Credit: The Lancet
Progress for Paraplegics
In May 2011, a new therapy created in part by Caltech engineers enabled a paraplegic man to stand and move his legs voluntarily. Now those same researchers are working on a way to automate their system, which provides epidural electrical stimulation to the lower spinal cord. Their goal is for the system to soon be made available to rehab clinics—and thousands of patients—worldwide.
That first patient—former athlete Rob Summers, who had been completely paralyzed below the chest following a 2006 accident—performed remarkably well with the electromechanical system. Although it wasn't initially part of the testing protocol established by the Food and Drug Administration, the FDA allowed Summers to take the entire system with him when he left the Frazier Rehab Institute in Louisville—where his postsurgical physical therapy was done—provided he returns every three months for a checkup.

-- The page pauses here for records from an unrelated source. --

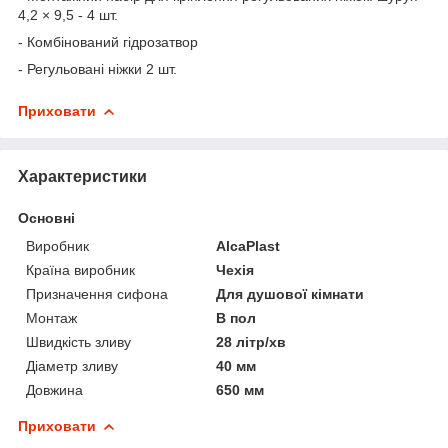
4,2 × 9,5 - 4 шт.
- Комбінований гідрозатвор
- Регульовані ніжки 2 шт.
Приховати
Характеристики
Основні
Виробник
AlcaPlast
Країна виробник
Чехія
Призначення сифона
Для душової кімнати
Монтаж
В пол
Швидкість зливу
28 літр/хв
Діаметр зливу
40 мм
Довжина
650 мм
Приховати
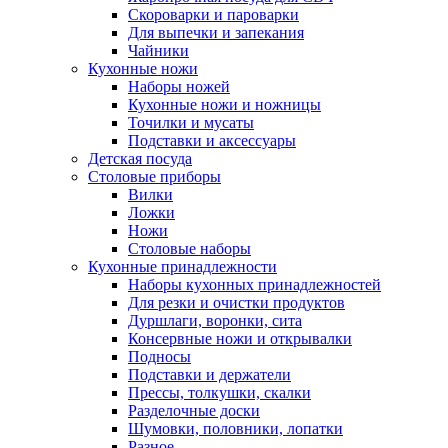
Скороварки и пароварки
Для выпечки и запекания
Чайники
Кухонные ножи
Наборы ножей
Кухонные ножи и ножницы
Точилки и мусаты
Подставки и аксессуары
Детская посуда
Столовые приборы
Вилки
Ложки
Ножи
Столовые наборы
Кухонные принадлежности
Наборы кухонных принадлежностей
Для резки и очистки продуктов
Дуршлаги, воронки, сита
Консервные ножи и открывалки
Подносы
Подставки и держатели
Прессы, толкушки, скалки
Разделочные доски
Шумовки, половники, лопатки
Разное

Joel Burdick, the Richard L. and Dorothy M. Hayman Professor of Mechanical Engineering and Bioengineering at Caltech, and Yu-Chong Tai, a Caltech professor of electrical engineering and mechanical engineering, helped create the therapy, which involves the use of a sheetlike array of electrodes that stimulate Summers' neurons and thus activate the circuits in his lower spinal cord that control standing and stepping. The approach has subsequently been successfully tested on a second paraplegic, and therapists are about to finish testing a third subject, who has shown positive results.

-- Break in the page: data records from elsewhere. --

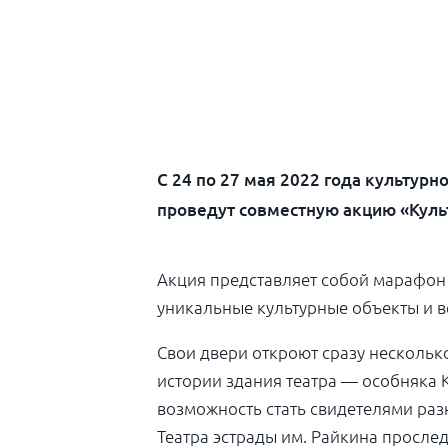
С 24 по 27 мая 2022 года культур
проведут совместную акцию «Куль
Акция представляет собой марафон
уникальные культурные объекты и в
Свои двери откроют сразу несколько
истории здания театра — особняка 
возможность стать свидетелями раз
Театра эстрады им. Райкина просле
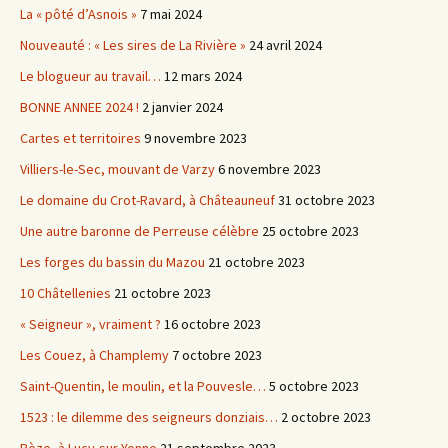
La « pôté d’Asnois »
7 mai 2024
Nouveauté : « Les sires de La Rivière »
24 avril 2024
Le blogueur au travail…
12 mars 2024
BONNE ANNEE 2024 !
2 janvier 2024
Cartes et territoires
9 novembre 2023
Villiers-le-Sec, mouvant de Varzy
6 novembre 2023
Le domaine du Crot-Ravard, à Châteauneuf
31 octobre 2023
Une autre baronne de Perreuse célèbre
25 octobre 2023
Les forges du bassin du Mazou
21 octobre 2023
10 Châtellenies
21 octobre 2023
« Seigneur », vraiment ?
16 octobre 2023
Les Couez, à Champlemy
7 octobre 2023
Saint-Quentin, le moulin, et la Pouvesle…
5 octobre 2023
1523 : le dilemme des seigneurs donziais…
2 octobre 2023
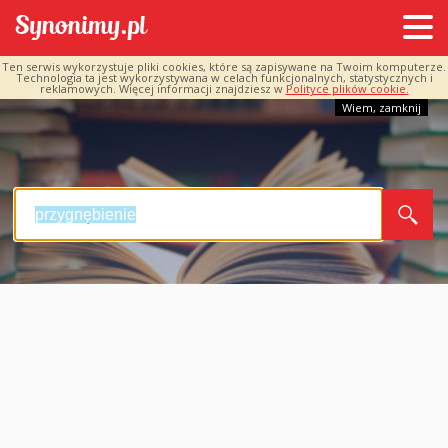
Ten serwis wykorzystuje pliki cookies, które są zapisywane na Twoim komputerze.
Technologia ta jest wykorzystywana w celach funkcjonalnych, statystycznych i
reklamowych. Więcej informacji znajdziesz w
Polityce plików cookie.
Wiem, zamknij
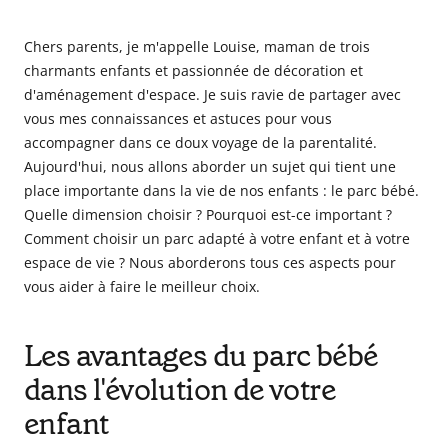
Chers parents, je m'appelle Louise, maman de trois
charmants enfants et passionnée de décoration et
d'aménagement d'espace. Je suis ravie de partager avec
vous mes connaissances et astuces pour vous
accompagner dans ce doux voyage de la parentalité.
Aujourd'hui, nous allons aborder un sujet qui tient une
place importante dans la vie de nos enfants : le parc bébé.
Quelle dimension choisir ? Pourquoi est-ce important ?
Comment choisir un parc adapté à votre enfant et à votre
espace de vie ? Nous aborderons tous ces aspects pour
vous aider à faire le meilleur choix.
Les avantages du parc bébé
dans l'évolution de votre
enfant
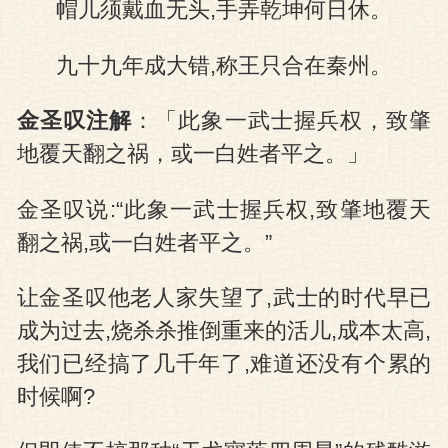
帽儿须戴血无头,手弄乾坤何日休。
九十九年成大错,称王只合在秦州。
金圣叹注解
：「此象一武士握兵权，致肇
地覆天翻之祸，或一白姓者平之。」
金圣叹说:“此象一武士握兵权,致肇地覆天
翻之祸,或一白姓者平之。”
让金圣叹他老人家失望了,武士的时代早已
成为过去,烧杀杀推倒重来的活儿,成本太高,
我们已经搞了几千年了,难道还没有个累的
时候啊?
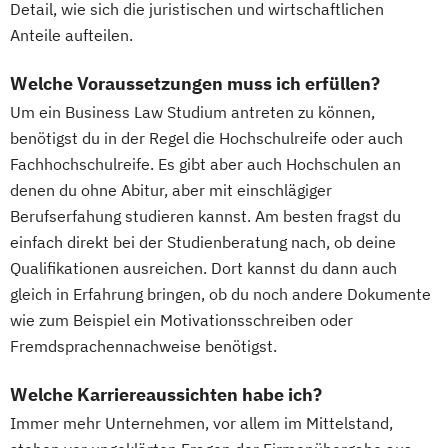
Detail, wie sich die juristischen und wirtschaftlichen
Anteile aufteilen.
Welche Voraussetzungen muss ich erfüllen?
Um ein Business Law Studium antreten zu können,
benötigst du in der Regel die Hochschulreife oder auch
Fachhochschulreife. Es gibt aber auch Hochschulen an
denen du ohne Abitur, aber mit einschlägiger
Berufserfahung studieren kannst. Am besten fragst du
einfach direkt bei der Studienberatung nach, ob deine
Qualifikationen ausreichen. Dort kannst du dann auch
gleich in Erfahrung bringen, ob du noch andere Dokumente
wie zum Beispiel ein Motivationsschreiben oder
Fremdsprachennachweise benötigst.
Welche Karriereaussichten habe ich?
Immer mehr Unternehmen, vor allem im Mittelstand,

But Tai and Burdick want to keep the technology, as well as the subjects, moving forward. To that end, Tai is developing new versions of the electrode array currently approved for human implantation; these will improve patients' stepping motions, among other advances, and they will be easier to implant. Burdick is also working on a way to let a computer control the pattern of electrical stimulation applied to the spinal cord.
"We need to go further," Burdick says. "And for that, we need new technology."

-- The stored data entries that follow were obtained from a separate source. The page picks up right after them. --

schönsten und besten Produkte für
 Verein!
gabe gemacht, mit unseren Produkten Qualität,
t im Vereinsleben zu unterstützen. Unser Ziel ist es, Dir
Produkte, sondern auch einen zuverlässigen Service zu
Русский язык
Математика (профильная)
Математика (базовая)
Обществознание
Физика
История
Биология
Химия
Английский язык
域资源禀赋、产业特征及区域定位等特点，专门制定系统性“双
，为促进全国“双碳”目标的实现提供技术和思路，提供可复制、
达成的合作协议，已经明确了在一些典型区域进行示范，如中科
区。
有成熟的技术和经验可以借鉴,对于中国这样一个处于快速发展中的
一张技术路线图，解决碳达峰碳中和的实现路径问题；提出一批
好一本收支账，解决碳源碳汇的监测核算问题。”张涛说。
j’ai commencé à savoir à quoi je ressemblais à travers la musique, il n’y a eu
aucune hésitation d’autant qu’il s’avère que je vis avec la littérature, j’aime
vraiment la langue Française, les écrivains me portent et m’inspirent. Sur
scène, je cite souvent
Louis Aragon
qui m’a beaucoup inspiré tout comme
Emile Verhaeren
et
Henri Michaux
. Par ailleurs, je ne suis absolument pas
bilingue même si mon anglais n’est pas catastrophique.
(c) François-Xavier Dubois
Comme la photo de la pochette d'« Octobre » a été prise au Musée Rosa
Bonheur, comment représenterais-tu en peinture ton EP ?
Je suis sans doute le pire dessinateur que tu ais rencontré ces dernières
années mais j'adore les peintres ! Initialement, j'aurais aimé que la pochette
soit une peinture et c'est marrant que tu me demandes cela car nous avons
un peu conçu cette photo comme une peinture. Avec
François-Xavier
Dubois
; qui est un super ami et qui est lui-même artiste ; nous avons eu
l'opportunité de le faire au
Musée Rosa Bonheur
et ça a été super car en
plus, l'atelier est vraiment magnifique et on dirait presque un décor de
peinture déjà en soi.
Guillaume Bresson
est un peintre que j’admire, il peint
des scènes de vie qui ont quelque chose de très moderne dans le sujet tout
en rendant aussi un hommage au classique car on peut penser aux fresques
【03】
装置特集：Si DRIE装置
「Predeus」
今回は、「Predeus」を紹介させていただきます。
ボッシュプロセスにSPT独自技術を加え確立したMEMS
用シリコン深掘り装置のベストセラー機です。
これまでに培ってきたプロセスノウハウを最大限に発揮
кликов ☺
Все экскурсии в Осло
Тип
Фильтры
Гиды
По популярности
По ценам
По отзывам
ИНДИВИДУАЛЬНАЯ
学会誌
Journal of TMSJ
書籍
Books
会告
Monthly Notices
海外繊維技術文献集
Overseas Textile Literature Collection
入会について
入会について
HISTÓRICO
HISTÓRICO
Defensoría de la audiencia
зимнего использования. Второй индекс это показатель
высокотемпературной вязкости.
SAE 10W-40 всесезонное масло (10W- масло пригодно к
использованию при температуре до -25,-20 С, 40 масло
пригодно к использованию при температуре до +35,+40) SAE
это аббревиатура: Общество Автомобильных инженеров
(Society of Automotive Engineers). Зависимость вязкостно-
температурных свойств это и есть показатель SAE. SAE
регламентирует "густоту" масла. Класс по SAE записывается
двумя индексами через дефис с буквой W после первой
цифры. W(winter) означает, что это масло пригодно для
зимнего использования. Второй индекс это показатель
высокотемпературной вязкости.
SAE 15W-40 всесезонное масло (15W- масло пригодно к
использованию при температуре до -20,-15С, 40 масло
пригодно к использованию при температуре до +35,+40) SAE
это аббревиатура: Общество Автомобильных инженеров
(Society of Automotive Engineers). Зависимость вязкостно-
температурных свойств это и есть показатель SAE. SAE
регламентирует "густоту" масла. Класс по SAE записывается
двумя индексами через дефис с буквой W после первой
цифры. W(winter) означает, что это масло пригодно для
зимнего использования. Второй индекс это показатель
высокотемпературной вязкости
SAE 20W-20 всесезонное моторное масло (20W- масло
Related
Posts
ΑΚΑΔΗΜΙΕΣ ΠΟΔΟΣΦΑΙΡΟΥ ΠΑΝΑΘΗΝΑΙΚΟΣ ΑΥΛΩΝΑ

Because spinal-cord injuries vary from patient to patient, deploying the system has required constant individualized adjustments by clinicians and researchers at the Frazier Institute, a leading center for spinal-cord rehabilitation. "Right now there are 16 electrodes in the array, and for each individual electrode, we send a pulse, which can be varied for amplitude and frequency to cause a response in the patient," Burdick says. Using the current method, he notes, "it takes substantial effort to test all the variables to find the optimum setting for a patient for each of the different functions we want to activate."
The team of investigators, which also includes researchers from UCLA and the University of Louisville, has until now used intelligent guesswork to determine which stimuli might work best. But soon, using a new algorithm developed by Burdick, they will be able to rely on a computer to determine the optimum stimulation levels, based on the patient's response to previous stimuli. This would allow patients to go home after the extensive rehab process with a system that could be continually adjusted by computer—saving Summers and the other patients many of those inconvenient trips back to Louisville. Doctors and technicians could monitor patients' progress remotely.
In addition to providing the subjects with continued benefits from the use of the device, there are other practical reasons for wanting to automate the system. An automated system would be easier to share with other hospitals and clinics around the world, Burdick says, and without a need for intensive training, it could lower the cost.
The FDA has approved testing the system in five spinal-cord injury patients, including the three already enrolled in the trial; Burdick is planning to test the new computerized version in the fourth patient, as well as in Rob Summers during 2013. Once the investigators have completed testing on all five patients, Burdick says, the team will spend time analyzing the data before deciding how to improve the system and expand its use.
The strategy is not a cure for paraplegics, but a tool that can be used to help improve the quality of their health, Burdick says. The technology could also complement stem-cell therapies or other methods that biologists are working on to repair or circumvent the damage to nervous systems that results from spinal-cord injury.
"There's not going to be one silver bullet for treating spinal-cord injuries," Burdick says. "We think that our technique will play a role in the rehabilitation of spinal-cord injury patients, but a more permanent cure will likely come from biological solutions."
Even with the limitations of the current system, Burdick says, the results have exceeded his expectations.
"All three subjects stood up within 48 hours of turning on the array," Burdick says. "This shows that the first patient wasn't a fluke, and that many aspects of the process are repeatable." In some ways, the second and third patients are performing even better than Summers, though it will be some time before the team can fully analyze those results. "We were expecting variations because of the distinct differences in the patients' injuries. Rob gave us a starting point, and now we've learned how to tune the array for each patient and to make adjustments as each patient changes over time.
"I do this work because I love it," Burdick says. "When you work with these people and get to know them and see how they are improving, it's personally inspiring."